Three distinct bypasses allow a content author to smuggle off-allowlist URLs past these checks. First, UrlSanitizer::parse() parses the input following RFC-3986, while browsers follow the WHATWG URL Standard which normalises \ to / before parsing the authority of "special" schemes; so an input like https://evil\@trusted.com/ parses with host trusted.com server-side but navigates to https://evil/ in the browser. Second, WHATWG collapses any run of / after the scheme into //, while RFC-3986 does not; so https:/evil.com/ and https:///evil.com/ parse as host-less (skipping the host allowlist) but resolve to evil.com in the browser.

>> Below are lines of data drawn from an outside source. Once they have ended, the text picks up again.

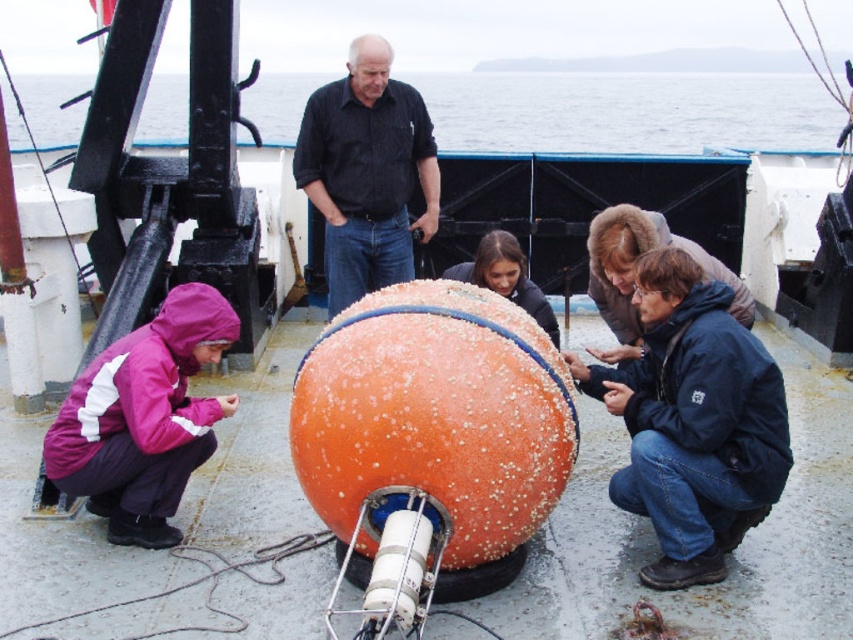 Question: Which of the following is the closest to the observer?

Choices:
 (A) (679, 376)
 (B) (96, 410)

Answer: (A)

Question: Which object appears farthest from the camera in this image?

Choices:
 (A) pink fabric jacket at lower left
 (B) orange rubber buoy at center

Answer: (B)

Question: Considering the relative positions of orange matte buoy at lower center and pink fabric jacket at lower left in the image provided, where is orange matte buoy at lower center located with respect to pink fabric jacket at lower left?

Choices:
 (A) left
 (B) right

Answer: (B)

Question: Does orange matte buoy at lower center have a larger size compared to pink fabric jacket at lower left?

Choices:
 (A) yes
 (B) no

Answer: (A)

Question: Can you confirm if orange matte buoy at lower center is positioned above black striped shirt at upper center?

Choices:
 (A) no
 (B) yes

Answer: (A)

Question: Among these points, which one is nearest to the camera?

Choices:
 (A) (107, 474)
 (B) (405, 192)

Answer: (A) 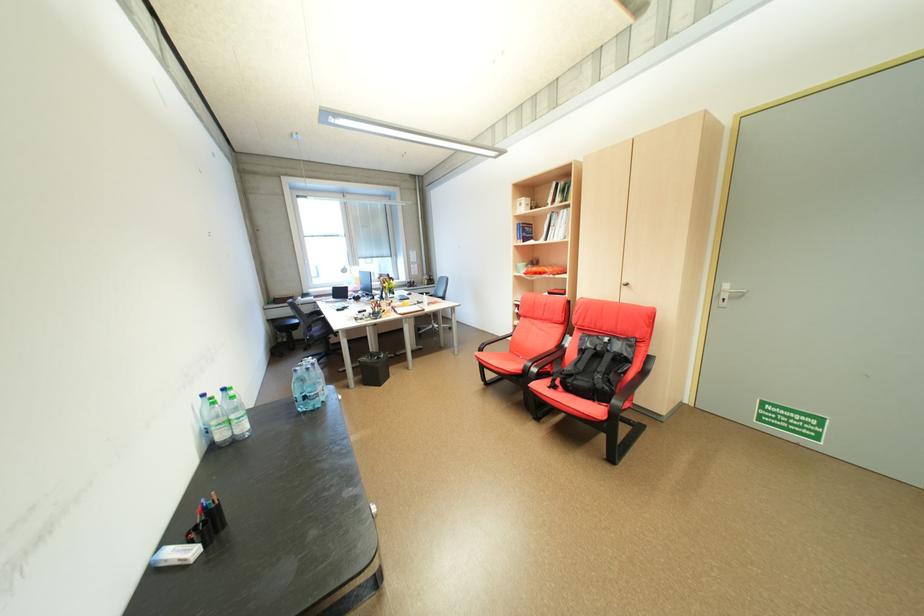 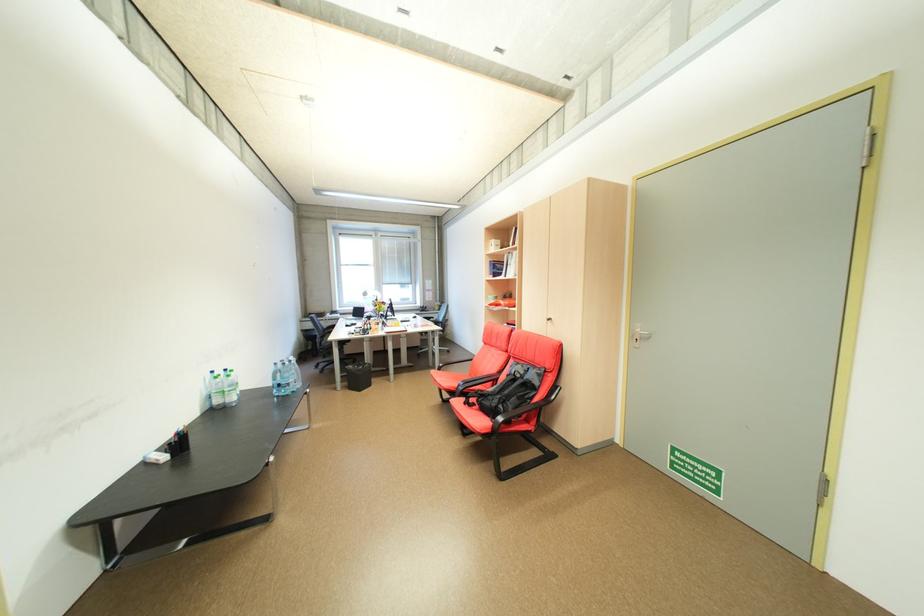 Question: Which direction would the cameraman need to move to produce the second image? Reply with the corresponding letter.

Choices:
 (A) Left
 (B) Right
 (C) Forward
 (D) Backward

Answer: (B) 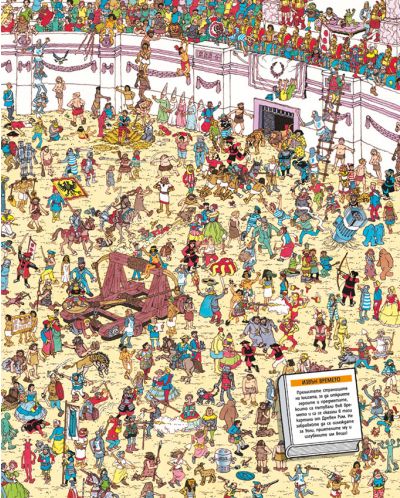 Find the location of a particular element. The width and height of the screenshot is (400, 498). rungs on ladder is located at coordinates (323, 172), (327, 161), (329, 148), (325, 140), (334, 130), (327, 121), (336, 112), (339, 103), (340, 93). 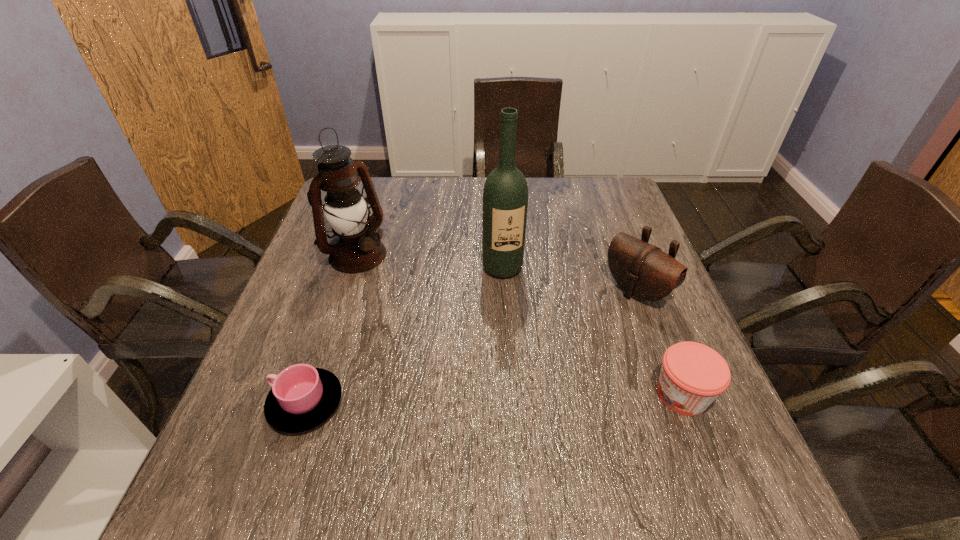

Third, UrlAttributeSanitizer checks 'a' === $element to route to the link policy and falls through to the media policy otherwise, but <area> is a navigable hyperlink equivalent to <a>; so <area href> was sanitised against the media policy (which typically allows data: and may have no host allowlist), bypassing allowLinkHosts() / allowLinkSchemes() entirely.
Resolution
UrlSanitizer::sanitize() now rejects URLs that contain a backslash or that use a special scheme (http, https, ftp, ws, wss) followed by a single slash or three slashes before parsing, eliminating the parser-differential bypasses. UrlAttributeSanitizer now applies the link policy to both <a> and <area> elements.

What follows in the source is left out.